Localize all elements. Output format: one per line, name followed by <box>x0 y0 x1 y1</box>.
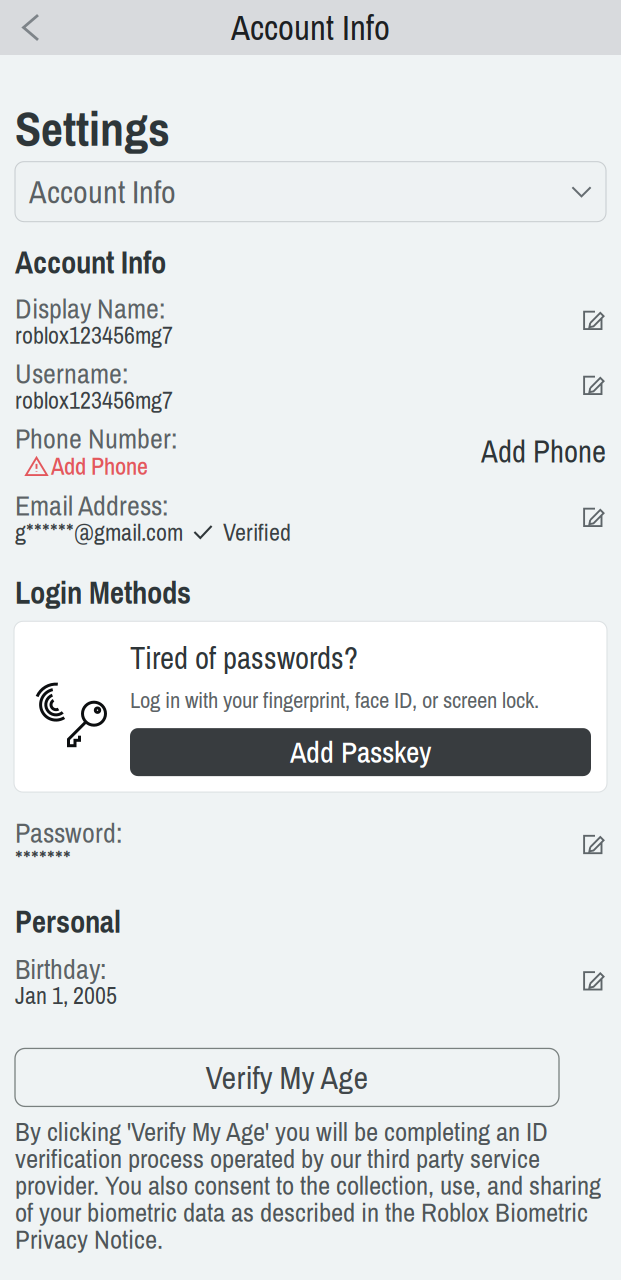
staticText: roblox123456mg7 <box>15 319 173 351</box>
staticText: By clicking 'Verify My Age' you will be … <box>15 1113 601 1257</box>
button[interactable]: Edit Password: <box>582 833 606 857</box>
button[interactable]: Edit email address <box>582 506 606 530</box>
button[interactable]: Edit Username: <box>582 374 606 398</box>
staticText: Personal <box>15 901 121 942</box>
staticText: Add Passkey <box>290 732 431 772</box>
staticText: Jan 1, 2005 <box>15 979 117 1012</box>
button[interactable]: Edit Display Name: <box>582 308 606 332</box>
staticText: Account Info <box>15 242 166 283</box>
staticText: Log in with your fingerprint, face ID, o… <box>130 685 539 715</box>
button[interactable]: Add Phone <box>481 431 606 472</box>
button[interactable]: Edit Birthday: <box>582 969 606 993</box>
staticText: Verified <box>223 516 291 548</box>
staticText: Display Name: <box>15 290 165 327</box>
staticText: Tired of passwords? <box>130 637 358 679</box>
staticText: g******@gmail.com <box>15 516 183 548</box>
staticText: Email Address: <box>15 487 168 524</box>
staticText: Password: <box>15 814 122 852</box>
staticText: Username: <box>15 355 128 392</box>
staticText: ******* <box>15 843 71 875</box>
button[interactable]: Add Passkey <box>130 728 591 776</box>
staticText: Add Phone <box>481 431 606 472</box>
staticText: Add Phone <box>51 450 148 482</box>
button[interactable]: Verify My Age <box>15 1048 559 1106</box>
staticText: roblox123456mg7 <box>15 384 173 416</box>
staticText: Verify My Age <box>206 1056 368 1099</box>
staticText: Settings <box>15 96 170 161</box>
button[interactable]: Back <box>0 0 62 54</box>
staticText: Birthday: <box>15 950 106 988</box>
button[interactable]: Account Info <box>15 162 606 222</box>
staticText: Account Info <box>231 4 390 51</box>
staticText: Phone Number: <box>15 420 177 457</box>
staticText: Login Methods <box>15 572 191 613</box>
staticText: Account Info <box>29 170 176 213</box>
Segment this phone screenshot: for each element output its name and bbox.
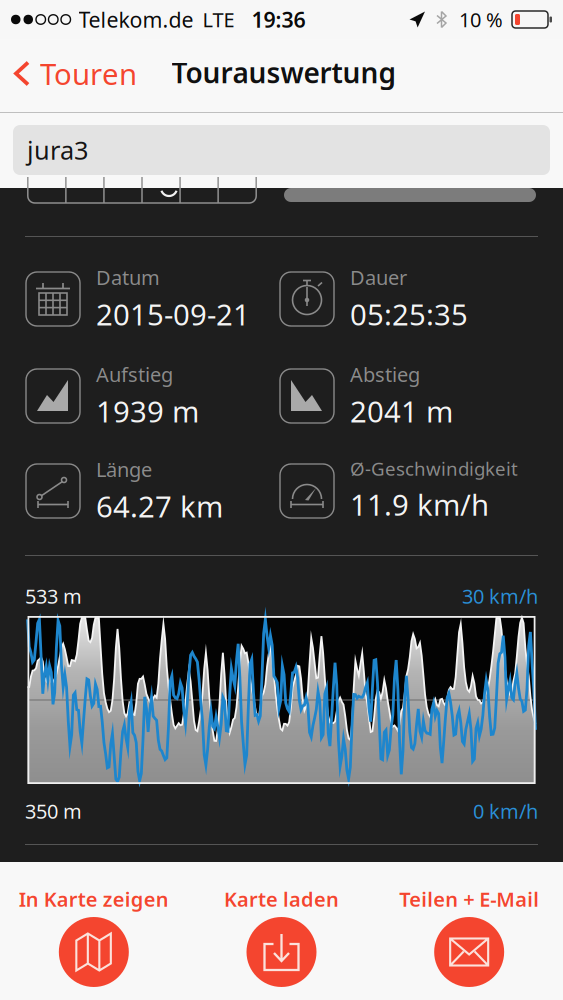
════════
- [HOW TO COMPLETE THIS TASK]: Look through the data and show every line containing "Passkey".

- [RESPONSE]:
staticText: Add Passkey <box>290 732 431 772</box>
button[interactable]: Add Passkey <box>130 728 591 776</box>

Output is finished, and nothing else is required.